# YOUR TASK
Within the listing below, please copy exactly the lines between the line holding "Internetová prodejna" and the line holding "Прямые поставки из Италии", inclusive.

# TASK DATA
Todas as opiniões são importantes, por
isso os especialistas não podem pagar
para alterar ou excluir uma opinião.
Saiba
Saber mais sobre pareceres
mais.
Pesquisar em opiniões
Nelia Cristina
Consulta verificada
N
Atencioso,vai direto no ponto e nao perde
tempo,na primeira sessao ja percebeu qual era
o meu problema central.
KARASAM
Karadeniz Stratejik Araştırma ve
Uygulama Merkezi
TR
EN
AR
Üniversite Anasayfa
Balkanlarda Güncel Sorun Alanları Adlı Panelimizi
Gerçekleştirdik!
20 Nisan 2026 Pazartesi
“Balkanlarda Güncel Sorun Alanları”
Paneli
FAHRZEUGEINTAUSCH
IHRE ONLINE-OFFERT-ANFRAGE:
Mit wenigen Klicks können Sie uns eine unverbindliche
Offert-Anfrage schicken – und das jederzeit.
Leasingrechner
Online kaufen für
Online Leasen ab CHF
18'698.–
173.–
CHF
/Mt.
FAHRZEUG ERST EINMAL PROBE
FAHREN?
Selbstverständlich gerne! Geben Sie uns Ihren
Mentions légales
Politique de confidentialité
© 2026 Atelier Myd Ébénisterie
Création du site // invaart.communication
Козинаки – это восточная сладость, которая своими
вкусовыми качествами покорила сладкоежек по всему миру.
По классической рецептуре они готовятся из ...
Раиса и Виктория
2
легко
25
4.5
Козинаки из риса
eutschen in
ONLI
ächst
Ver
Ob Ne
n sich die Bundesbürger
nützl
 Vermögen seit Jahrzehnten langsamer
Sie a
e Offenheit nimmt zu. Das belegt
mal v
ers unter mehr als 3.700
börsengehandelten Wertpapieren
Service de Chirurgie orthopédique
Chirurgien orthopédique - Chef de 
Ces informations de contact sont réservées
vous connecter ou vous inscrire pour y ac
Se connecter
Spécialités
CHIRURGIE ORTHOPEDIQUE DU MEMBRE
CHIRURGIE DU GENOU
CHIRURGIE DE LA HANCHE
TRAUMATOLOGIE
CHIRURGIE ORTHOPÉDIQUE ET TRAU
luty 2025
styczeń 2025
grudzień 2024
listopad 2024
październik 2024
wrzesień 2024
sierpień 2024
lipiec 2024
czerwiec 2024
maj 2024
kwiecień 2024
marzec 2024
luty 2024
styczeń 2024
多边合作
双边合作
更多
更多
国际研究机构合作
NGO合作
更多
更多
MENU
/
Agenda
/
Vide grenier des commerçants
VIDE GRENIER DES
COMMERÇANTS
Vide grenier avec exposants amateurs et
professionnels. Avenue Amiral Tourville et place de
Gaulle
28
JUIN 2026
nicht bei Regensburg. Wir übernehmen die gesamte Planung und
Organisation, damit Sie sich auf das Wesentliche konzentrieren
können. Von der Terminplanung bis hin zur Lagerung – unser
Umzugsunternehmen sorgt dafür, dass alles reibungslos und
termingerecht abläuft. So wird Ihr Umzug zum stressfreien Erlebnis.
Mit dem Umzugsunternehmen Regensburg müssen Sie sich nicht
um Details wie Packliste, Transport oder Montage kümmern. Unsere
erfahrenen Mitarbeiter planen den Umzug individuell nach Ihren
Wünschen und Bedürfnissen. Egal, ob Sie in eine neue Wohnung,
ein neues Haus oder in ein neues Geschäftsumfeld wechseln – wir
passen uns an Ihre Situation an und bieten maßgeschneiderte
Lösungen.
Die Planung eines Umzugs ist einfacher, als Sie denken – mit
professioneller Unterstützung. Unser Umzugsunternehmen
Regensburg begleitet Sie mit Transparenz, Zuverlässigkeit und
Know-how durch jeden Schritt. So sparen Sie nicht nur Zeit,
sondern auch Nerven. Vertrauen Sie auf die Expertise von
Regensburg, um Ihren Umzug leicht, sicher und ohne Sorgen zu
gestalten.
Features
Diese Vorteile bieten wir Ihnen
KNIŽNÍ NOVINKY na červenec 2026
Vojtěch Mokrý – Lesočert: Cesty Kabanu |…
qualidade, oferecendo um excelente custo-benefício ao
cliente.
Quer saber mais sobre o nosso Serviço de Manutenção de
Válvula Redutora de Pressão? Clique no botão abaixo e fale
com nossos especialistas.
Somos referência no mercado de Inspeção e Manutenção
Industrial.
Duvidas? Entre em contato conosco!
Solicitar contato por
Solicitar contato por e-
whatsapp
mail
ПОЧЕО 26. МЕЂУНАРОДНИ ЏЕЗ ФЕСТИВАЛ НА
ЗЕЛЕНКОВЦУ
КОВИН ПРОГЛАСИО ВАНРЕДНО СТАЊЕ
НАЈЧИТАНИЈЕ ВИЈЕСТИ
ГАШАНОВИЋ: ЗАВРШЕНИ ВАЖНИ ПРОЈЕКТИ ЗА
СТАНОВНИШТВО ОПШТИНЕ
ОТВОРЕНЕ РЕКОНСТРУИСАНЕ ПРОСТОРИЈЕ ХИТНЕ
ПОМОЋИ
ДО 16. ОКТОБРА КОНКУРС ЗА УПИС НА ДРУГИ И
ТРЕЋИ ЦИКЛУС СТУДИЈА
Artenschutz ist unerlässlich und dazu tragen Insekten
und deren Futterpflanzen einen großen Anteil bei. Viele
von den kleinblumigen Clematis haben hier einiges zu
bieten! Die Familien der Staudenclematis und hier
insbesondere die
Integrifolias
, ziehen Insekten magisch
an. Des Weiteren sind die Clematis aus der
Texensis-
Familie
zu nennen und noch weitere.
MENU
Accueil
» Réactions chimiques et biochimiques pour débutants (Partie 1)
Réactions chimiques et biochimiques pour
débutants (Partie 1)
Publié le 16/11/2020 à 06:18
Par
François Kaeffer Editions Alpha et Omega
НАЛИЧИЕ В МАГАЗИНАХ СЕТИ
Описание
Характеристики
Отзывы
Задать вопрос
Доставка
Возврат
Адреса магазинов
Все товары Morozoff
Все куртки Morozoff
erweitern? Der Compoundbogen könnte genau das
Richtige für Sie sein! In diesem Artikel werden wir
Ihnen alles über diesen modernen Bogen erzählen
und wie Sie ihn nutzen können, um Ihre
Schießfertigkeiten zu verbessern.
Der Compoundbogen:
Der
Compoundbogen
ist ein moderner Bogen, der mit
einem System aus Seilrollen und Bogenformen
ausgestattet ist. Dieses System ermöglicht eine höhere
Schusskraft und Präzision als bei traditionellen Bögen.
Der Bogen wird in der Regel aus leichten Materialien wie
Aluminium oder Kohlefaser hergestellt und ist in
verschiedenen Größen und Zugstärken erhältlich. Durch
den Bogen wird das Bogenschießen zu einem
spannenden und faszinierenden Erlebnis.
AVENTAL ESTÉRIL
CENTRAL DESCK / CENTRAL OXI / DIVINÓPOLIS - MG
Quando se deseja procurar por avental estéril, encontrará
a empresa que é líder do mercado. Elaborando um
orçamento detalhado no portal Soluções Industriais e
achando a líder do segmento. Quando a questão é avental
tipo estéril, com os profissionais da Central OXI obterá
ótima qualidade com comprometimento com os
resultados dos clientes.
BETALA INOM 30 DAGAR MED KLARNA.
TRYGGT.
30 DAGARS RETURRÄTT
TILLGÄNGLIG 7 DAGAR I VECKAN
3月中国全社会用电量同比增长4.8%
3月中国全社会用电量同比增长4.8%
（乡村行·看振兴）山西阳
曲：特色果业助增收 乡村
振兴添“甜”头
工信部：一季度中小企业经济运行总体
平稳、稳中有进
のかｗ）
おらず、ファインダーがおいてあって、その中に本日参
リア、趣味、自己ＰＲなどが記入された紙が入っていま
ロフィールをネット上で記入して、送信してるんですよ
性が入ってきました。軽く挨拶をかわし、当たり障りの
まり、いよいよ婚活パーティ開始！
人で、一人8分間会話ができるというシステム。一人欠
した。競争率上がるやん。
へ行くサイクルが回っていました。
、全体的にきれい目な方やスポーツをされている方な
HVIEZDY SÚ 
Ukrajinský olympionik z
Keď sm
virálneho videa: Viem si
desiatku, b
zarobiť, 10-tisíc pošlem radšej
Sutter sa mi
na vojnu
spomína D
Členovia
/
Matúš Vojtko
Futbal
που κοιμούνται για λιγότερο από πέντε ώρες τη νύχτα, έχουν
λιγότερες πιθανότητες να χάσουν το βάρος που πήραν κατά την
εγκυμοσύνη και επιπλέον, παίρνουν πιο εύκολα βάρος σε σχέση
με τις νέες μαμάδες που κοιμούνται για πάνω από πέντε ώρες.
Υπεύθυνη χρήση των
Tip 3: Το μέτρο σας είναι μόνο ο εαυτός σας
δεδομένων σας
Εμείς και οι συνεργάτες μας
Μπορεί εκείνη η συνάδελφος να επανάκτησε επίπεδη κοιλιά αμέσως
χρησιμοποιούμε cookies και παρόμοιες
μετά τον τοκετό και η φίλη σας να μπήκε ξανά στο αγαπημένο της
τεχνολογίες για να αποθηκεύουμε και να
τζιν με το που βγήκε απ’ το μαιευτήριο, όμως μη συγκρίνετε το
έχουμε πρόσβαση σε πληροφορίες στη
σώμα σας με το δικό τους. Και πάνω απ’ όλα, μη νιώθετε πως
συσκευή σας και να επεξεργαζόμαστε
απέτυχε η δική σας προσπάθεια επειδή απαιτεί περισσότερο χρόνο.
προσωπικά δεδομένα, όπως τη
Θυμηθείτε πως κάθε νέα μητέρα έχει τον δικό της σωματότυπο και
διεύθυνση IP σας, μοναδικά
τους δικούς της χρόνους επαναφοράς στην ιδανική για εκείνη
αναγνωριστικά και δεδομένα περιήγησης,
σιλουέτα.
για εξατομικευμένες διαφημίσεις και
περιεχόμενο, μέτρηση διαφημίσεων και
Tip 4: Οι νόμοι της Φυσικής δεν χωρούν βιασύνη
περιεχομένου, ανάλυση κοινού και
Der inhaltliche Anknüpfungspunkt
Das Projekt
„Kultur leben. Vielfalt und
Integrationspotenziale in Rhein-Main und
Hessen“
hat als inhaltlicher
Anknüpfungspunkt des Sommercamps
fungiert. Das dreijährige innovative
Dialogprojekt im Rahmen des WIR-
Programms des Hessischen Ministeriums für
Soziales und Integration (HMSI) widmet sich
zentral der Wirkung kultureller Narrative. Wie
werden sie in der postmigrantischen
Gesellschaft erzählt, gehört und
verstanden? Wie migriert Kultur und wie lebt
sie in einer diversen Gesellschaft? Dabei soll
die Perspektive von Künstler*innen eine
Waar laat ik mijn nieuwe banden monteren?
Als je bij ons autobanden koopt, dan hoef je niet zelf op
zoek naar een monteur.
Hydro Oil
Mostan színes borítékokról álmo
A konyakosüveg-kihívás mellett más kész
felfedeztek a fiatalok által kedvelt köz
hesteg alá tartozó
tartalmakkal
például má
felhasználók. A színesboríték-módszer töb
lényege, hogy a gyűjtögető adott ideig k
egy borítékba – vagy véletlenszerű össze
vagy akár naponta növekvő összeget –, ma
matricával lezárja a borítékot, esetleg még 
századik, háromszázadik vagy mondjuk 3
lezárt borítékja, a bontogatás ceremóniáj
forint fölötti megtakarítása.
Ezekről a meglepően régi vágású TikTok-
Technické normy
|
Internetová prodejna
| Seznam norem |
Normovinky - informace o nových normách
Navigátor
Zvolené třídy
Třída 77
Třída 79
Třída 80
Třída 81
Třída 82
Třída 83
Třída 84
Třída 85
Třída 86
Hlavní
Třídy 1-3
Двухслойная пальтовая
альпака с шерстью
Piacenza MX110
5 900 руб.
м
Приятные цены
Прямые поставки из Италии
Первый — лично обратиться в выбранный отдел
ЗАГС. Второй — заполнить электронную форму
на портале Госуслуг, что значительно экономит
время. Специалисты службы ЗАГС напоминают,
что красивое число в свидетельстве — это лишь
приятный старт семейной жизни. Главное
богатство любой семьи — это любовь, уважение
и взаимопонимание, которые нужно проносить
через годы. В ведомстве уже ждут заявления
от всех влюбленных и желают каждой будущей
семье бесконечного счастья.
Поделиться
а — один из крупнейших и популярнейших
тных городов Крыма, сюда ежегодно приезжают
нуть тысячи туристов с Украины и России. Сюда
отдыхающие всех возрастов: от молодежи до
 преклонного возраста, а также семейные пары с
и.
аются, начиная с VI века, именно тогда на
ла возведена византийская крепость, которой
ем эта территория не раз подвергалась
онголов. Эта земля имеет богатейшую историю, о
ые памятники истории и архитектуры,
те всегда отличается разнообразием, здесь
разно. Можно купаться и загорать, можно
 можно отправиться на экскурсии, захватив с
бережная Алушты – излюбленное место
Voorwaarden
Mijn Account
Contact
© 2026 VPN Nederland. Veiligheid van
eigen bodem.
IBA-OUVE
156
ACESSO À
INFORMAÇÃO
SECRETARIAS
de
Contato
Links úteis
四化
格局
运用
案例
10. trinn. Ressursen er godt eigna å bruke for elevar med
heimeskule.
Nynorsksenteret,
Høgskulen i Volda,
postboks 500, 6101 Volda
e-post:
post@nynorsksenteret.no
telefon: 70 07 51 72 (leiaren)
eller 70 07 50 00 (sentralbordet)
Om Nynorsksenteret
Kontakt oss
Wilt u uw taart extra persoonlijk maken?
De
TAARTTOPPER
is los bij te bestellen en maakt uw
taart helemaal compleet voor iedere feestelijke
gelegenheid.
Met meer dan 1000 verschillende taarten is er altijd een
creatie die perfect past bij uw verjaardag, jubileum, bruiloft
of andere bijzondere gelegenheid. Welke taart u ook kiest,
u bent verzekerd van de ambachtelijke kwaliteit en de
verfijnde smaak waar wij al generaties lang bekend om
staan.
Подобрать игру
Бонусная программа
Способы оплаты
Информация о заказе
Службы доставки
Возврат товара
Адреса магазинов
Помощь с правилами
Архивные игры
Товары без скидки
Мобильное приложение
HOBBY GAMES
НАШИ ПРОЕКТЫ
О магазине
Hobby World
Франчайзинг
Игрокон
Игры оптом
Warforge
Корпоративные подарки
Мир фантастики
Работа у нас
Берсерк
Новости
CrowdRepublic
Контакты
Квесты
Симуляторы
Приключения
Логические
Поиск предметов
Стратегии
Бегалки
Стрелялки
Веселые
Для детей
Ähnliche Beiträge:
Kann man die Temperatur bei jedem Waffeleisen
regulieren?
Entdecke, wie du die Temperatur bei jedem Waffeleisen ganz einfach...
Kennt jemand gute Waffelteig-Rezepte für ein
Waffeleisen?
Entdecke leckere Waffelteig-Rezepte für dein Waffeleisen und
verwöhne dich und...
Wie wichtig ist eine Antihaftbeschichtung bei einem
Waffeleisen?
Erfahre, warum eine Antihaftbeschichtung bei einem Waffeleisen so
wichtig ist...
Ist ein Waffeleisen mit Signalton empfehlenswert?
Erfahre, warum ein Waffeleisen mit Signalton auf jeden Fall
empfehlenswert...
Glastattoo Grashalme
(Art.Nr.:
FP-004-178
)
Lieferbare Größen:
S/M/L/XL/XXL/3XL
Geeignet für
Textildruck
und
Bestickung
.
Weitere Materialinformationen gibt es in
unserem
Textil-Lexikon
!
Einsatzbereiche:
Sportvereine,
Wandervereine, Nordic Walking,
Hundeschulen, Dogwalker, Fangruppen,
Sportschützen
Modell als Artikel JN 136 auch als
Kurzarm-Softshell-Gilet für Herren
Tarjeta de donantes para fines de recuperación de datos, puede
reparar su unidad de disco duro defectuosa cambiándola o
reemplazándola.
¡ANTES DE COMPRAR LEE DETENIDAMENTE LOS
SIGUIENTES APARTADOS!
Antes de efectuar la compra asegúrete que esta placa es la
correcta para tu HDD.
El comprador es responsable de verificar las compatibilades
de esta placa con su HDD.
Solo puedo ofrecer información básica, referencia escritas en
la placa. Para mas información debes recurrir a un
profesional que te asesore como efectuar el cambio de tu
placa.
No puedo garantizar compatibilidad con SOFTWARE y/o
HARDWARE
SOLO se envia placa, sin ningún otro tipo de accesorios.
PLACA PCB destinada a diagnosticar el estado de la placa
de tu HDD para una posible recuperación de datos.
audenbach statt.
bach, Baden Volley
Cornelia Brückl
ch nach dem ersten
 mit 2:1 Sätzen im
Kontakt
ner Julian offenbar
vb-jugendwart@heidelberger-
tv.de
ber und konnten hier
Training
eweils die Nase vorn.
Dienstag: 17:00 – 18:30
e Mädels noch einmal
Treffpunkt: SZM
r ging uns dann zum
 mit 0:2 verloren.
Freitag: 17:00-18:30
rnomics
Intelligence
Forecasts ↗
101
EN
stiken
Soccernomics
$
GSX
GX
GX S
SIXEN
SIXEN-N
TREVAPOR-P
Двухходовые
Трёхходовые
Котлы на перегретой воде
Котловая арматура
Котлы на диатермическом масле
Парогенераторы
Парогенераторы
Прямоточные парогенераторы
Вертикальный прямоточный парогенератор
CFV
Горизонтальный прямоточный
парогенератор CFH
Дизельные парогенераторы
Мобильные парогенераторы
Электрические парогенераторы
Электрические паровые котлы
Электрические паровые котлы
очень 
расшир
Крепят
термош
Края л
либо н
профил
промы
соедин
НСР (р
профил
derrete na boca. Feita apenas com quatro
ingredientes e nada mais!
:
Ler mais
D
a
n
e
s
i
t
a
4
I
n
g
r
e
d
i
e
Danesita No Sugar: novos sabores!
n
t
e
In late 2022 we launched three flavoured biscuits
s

# SOLUTION
Internetová prodejna
| Seznam norem |
Normovinky - informace o nových normách
Navigátor
Zvolené třídy
Třída 77
Třída 79
Třída 80
Třída 81
Třída 82
Třída 83
Třída 84
Třída 85
Třída 86
Hlavní
Třídy 1-3
Двухслойная пальтовая
альпака с шерстью
Piacenza MX110
5 900 руб.
м
Приятные цены
Прямые поставки из Италии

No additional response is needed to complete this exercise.